A long pause. I’d just closed my eyes and decided it was okay to give in to the sweet siren song of sleep when Rory’s whisper broke the relative quiet.

“You scared the shit out of me, Ryan.”

I struggled to open my eye again so I could look at her. She was worrying at her lower lip with her teeth, and her brow was creased. The sight nearly broke my heart. “I’m sorry.”

Rory appeared faintly annoyed. “Don’t apologize. It wasn’t your fault that some crazy person decided to—” She bit her lip again.

“Decided to what?” The dim snatches of memory swirling around in my subconscious came into sharper focus, but I still couldn’t identify exactly what’d gone down.

Rory swallowed and lowered herself so she sat perched on the edge of my hospital bed, the bedpan lying in her lap. A wobbly smile touched the corners of her lips, and her attempts at bravery tugged at me almost painfully. She took my good hand in one of hers.

“I know this is what you signed up for, but I never in a million years thought it would ever really…” She shifted her focus so it rested on our intertwined fingers.

“I was shot.” It wasn’t a statement, but it wasn’t exactly a question either. Hell, even as drugged as I was, I was able to tell my injuries weren’t consistent with something as mundane as a fall or a car accident. My mind worked overtime to put the pieces together, and I winced at the sharp stab of pain the effort produced.

“Five times,” Rory confirmed quietly.

“Bummer.” I may or may not have actually said that out loud. Bits of the incident were coming back to me slowly. I closed my eyes again, and this time I could almost hear the chaos that’d erupted when everything had broken bad. But the recollection was rather muffled and distant.

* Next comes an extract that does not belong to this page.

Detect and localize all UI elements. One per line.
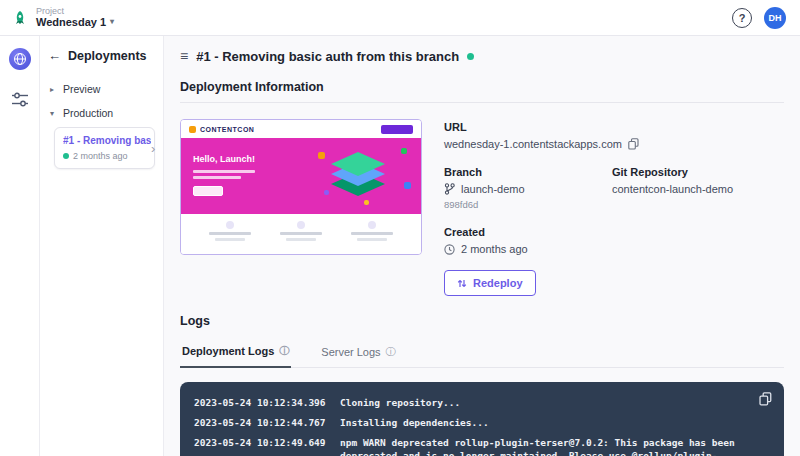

“Your right shoulder got the worst of it,” Rory was saying from far away. She seemed unable to help herself. Clearly, she needed to get this running diatribe of my injuries off her chest. “The bullet tore through your trapezius, which was actually lucky. The shoulder’s a complicated joint. If it’d struck lower, it would’ve shattered bone, and you might never have recovered full use of the limb. Of course, if it had—”

“Mmm.”

I was missing something. Speaking of bones, I could feel it deep in the marrow of mine. In the theater of my mind, I was trying to replay the events as best I could, but they were broken, out of focus, not in the correct order. When I was a kid, I used to dive to the very bottom of the pool and look up at the world above. My memories were wavy like that, and I felt insulated from them as though submerged under ten feet of water.